• EXERCISE DIRECTIONS
Using the entries that follow, establish how many lines contain the word "doğal" and give only that figure.

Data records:

╔══

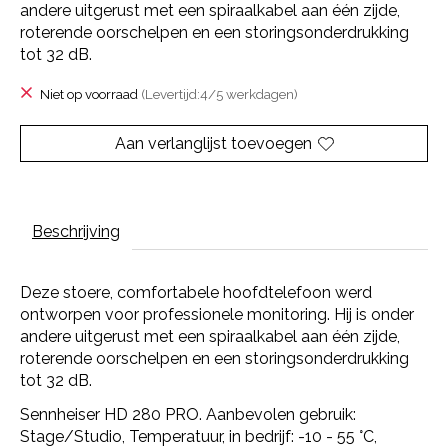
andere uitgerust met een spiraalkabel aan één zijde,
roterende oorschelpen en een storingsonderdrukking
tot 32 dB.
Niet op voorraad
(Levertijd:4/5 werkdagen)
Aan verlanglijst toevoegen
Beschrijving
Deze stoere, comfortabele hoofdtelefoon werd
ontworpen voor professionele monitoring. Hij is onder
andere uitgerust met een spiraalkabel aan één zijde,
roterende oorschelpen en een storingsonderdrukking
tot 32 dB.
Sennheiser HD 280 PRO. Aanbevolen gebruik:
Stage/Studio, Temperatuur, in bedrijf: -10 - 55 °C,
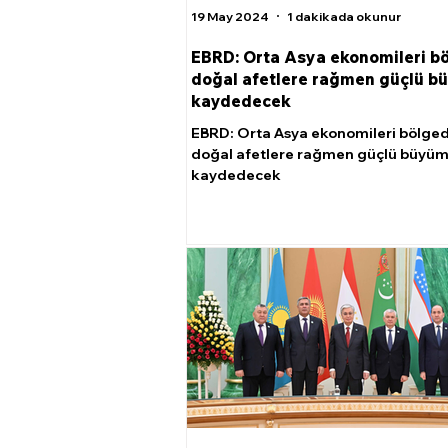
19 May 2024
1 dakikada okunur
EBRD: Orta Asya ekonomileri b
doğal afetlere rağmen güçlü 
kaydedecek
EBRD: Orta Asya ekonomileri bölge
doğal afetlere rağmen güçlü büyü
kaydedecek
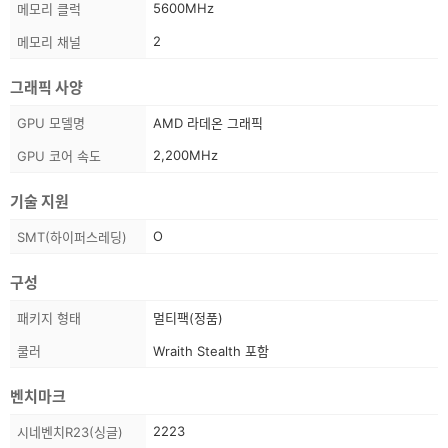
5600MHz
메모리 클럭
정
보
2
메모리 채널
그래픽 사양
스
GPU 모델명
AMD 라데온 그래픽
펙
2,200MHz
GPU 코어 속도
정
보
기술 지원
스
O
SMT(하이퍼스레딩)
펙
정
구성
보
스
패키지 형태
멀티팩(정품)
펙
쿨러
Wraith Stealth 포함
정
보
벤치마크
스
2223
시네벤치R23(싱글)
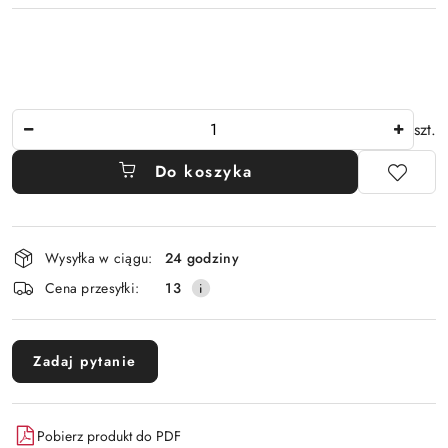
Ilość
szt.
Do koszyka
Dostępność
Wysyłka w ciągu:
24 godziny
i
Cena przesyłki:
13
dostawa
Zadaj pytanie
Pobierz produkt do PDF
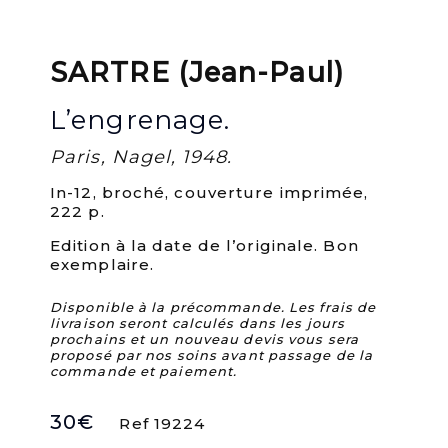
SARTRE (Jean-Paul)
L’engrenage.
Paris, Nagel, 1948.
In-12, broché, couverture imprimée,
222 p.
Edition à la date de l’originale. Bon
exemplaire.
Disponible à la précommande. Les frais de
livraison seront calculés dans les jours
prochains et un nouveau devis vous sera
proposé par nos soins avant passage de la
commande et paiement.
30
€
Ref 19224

╚══
╔══

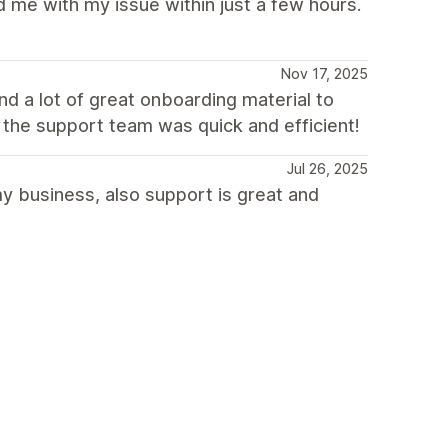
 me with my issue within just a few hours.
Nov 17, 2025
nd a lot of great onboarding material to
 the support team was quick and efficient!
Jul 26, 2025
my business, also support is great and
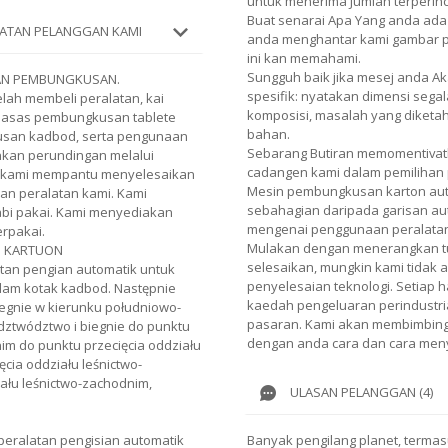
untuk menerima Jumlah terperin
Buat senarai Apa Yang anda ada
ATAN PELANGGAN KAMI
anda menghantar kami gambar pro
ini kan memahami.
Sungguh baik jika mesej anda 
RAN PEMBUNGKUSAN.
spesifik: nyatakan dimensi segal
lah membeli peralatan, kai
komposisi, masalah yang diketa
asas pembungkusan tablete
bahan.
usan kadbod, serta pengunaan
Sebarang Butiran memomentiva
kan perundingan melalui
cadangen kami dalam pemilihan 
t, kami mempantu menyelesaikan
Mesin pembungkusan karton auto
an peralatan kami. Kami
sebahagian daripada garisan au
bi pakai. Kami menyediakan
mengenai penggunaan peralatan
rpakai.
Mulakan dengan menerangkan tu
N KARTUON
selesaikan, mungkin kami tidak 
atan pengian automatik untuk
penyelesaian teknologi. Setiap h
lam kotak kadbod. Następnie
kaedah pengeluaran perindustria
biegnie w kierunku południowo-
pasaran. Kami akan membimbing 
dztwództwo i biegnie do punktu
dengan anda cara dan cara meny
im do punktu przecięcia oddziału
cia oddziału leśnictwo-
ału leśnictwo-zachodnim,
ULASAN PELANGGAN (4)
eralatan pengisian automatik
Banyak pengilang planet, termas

╚══
╔══

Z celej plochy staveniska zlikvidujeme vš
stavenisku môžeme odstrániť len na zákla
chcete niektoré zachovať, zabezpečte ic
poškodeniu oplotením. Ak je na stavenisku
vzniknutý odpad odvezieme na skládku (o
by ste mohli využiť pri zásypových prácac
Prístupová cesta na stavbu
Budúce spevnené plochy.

╚══

• EXPECTED ANSWER
2